Inovasi Budaya Bupati Purwakarta



Essay 7 September 2015

Inovasi Budaya Bupati Purwakarta

Kebijakan pak Dedi Mulyadi sungguh kukagumi. Suaranya benar-benar cerminan hati nurani masyarakat Purwakarta (lihat Kompas Senin 7 September 2015 halaman 22). Bila dikaitkan dengan tulisan saya yang lalu tentang budaya pedesaan yang cukup pesimistik, sekarang tidak lagi. Sederhana sajalah, budaya pedesaat telah menjadi pilihan yang bersifat mau tidak mau.
Saya jadi ingat tentang filsafat mungkret yang pernah diajarkan Ki Ageng Suryomentaram. Keabadian filsafat tersebut masih terasa kebenarannya sampai saat ini.

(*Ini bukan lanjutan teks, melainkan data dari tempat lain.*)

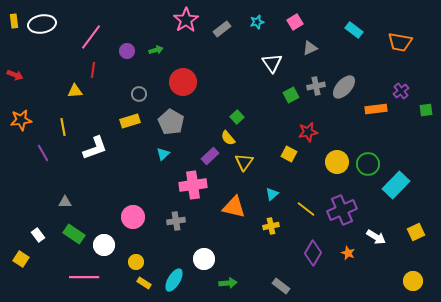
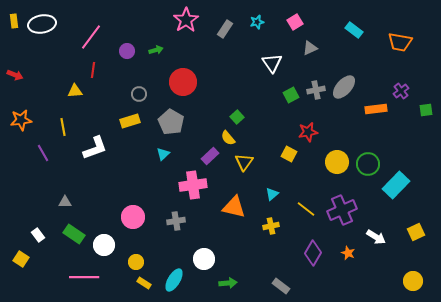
gray rectangle at (222, 29): moved 3 px right; rotated 18 degrees counterclockwise
gray cross at (316, 86): moved 4 px down
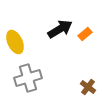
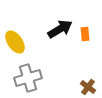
orange rectangle: rotated 56 degrees counterclockwise
yellow ellipse: rotated 10 degrees counterclockwise
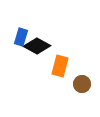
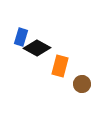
black diamond: moved 2 px down
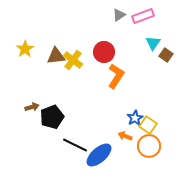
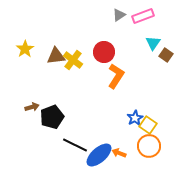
orange arrow: moved 6 px left, 17 px down
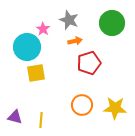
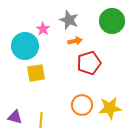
green circle: moved 2 px up
cyan circle: moved 2 px left, 1 px up
yellow star: moved 5 px left; rotated 10 degrees counterclockwise
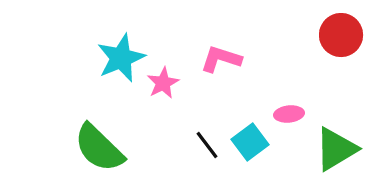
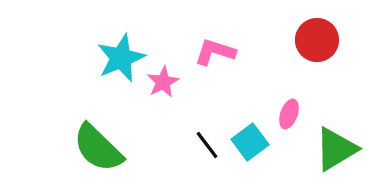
red circle: moved 24 px left, 5 px down
pink L-shape: moved 6 px left, 7 px up
pink star: moved 1 px up
pink ellipse: rotated 64 degrees counterclockwise
green semicircle: moved 1 px left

Memang iya, kalau tidak bisa mewujudkan mimpi besar dan bisanya mewujudkan mimpi yang kecil, ya sudah. Keinginan besar akan tergerus oleh ketidakberdayaan sehingga cita-cita menyusut (mungkret), baiklah tidak papa, aku rapopo.
Nah sekarang tinggal bagaimana untuk melihat sisi positif budaya pedesaan itu. Usaha ini saya ibaratkan seperti melihat keindahan bintang-bintang di langit gelap malam 1 Sura yang kebetulan juga malam Jumat Kliwon. Di tengah kegelapan yang paling pekat selalu ada cahaya yang menyilaukan. Cahaya tersebut seakan datang dari kemahakuasaan Tuhan, silaunya membutakan pandanganku.

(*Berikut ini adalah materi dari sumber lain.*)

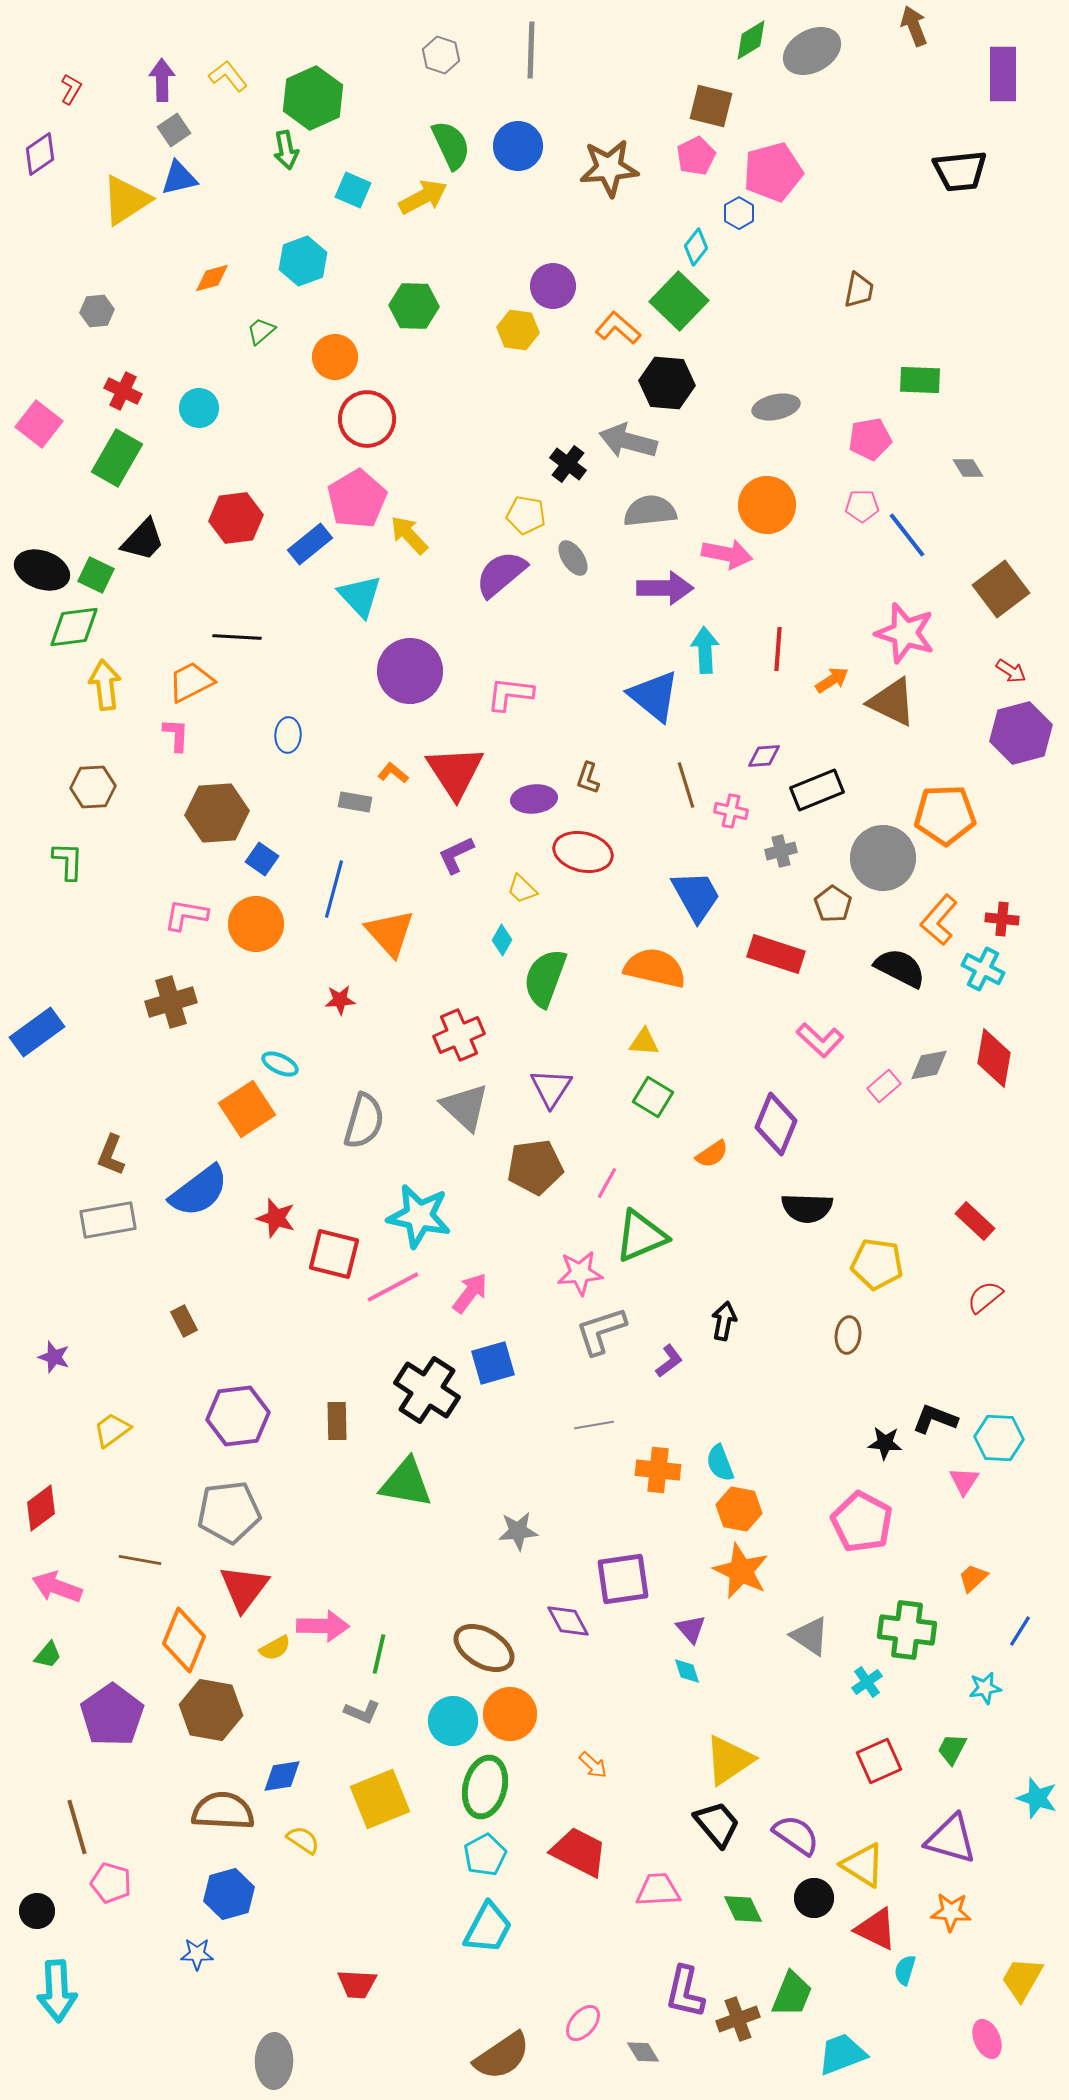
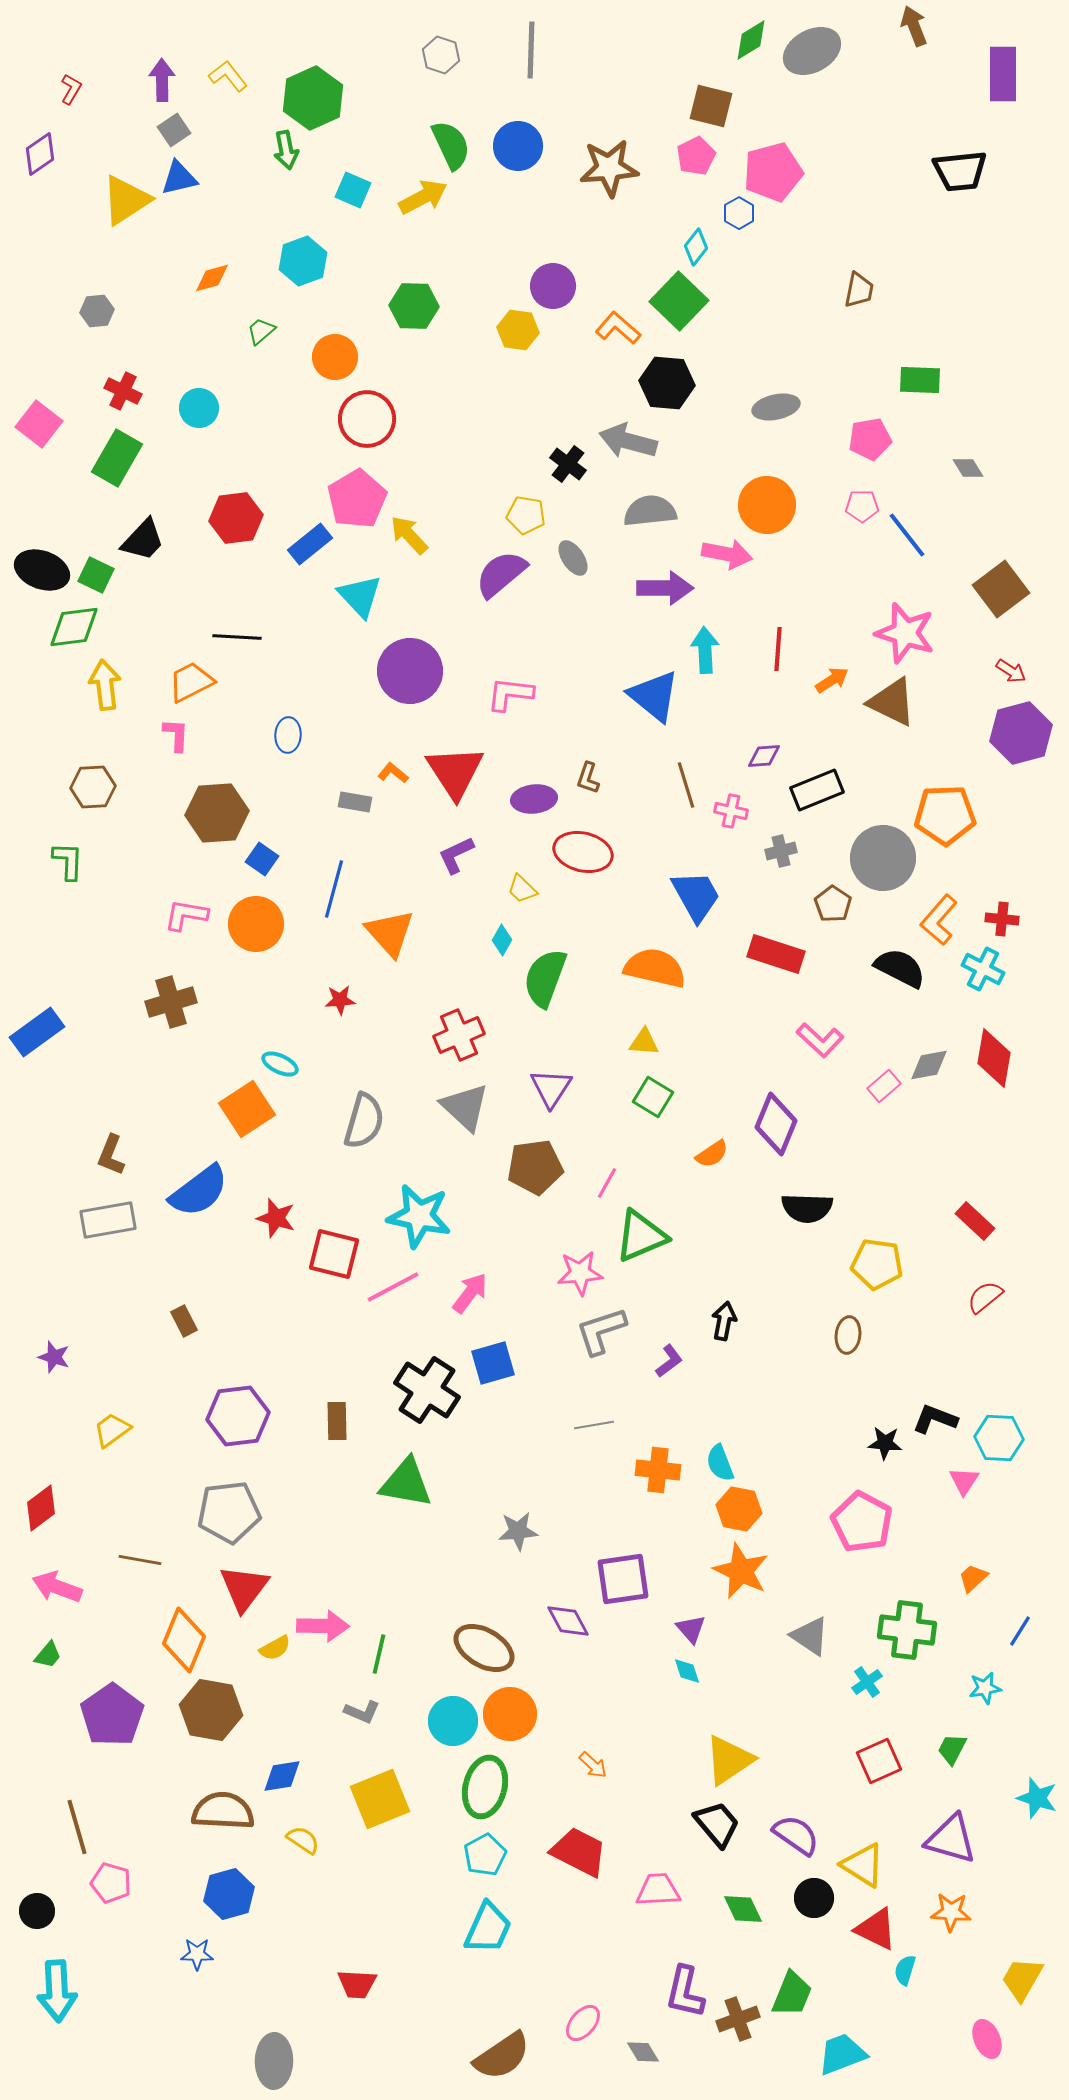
cyan trapezoid at (488, 1928): rotated 4 degrees counterclockwise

Budaya pedesaanku membawa cahya dunia hingga pandangan seluruh bumi berpaling pada Sleman. Sleman, dari apa sampai di mana. Dari di mana sampai kapan. Sleman, dari desa terpencil menyedihkan sampai international village, why not?
Inovasi budaya juga untuk Kabupaten Sleman. Aku tidak perlu menunggu sosok bupati seperti pak Dedi Mulyadi. Rasa-rasanya impossible dah. Mungkret lagi. Mendingan memang kerjain sendiri apa yang bisa dikerjain. Selalu terngingan sih pernyataan bodoh tapi benar juga itu, “Kerja, kerja, kerja, kerja!” Sepertinya koplak bin pekok deh, lha wong ga ada lapangan kerja kok suruh kerja. Ya udah, ambil benarnya saja. Apa yang bisa kukerjakan kerjakan saja. Mboh hasile piye, pokoke bismillah.

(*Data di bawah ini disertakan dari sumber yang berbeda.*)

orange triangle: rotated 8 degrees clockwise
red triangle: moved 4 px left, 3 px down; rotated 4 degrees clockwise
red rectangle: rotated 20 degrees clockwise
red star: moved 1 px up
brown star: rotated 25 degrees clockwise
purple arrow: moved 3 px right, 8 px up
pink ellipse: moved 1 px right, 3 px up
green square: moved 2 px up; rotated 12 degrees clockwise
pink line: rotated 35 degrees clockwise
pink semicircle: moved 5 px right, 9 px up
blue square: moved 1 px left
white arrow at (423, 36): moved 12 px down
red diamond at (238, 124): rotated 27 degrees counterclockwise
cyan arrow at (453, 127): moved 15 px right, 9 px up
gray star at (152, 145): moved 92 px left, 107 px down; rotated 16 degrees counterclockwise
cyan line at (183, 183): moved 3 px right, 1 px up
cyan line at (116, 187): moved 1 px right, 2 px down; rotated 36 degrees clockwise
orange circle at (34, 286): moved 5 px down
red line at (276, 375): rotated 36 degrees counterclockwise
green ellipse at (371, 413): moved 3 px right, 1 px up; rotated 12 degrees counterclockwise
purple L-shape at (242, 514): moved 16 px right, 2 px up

Budaya pedesaan, aku bisanya bertani ya bertani saja, tidak usah ke kota. Budaya pedesaan, biarkan orang lain urbanisasi dan bermigrasi entah ke mana, aku di sini saja, rapopo. Budaya pedesaan je! Isaku ngene je! Arep piye meneh?! Yo wis trimo wae to!
Trimakasih, trimakasih, dan trimakasih. Isi hati yang tak terungkap semoga terbaca dalam uraian di atas. Salam ndeleming.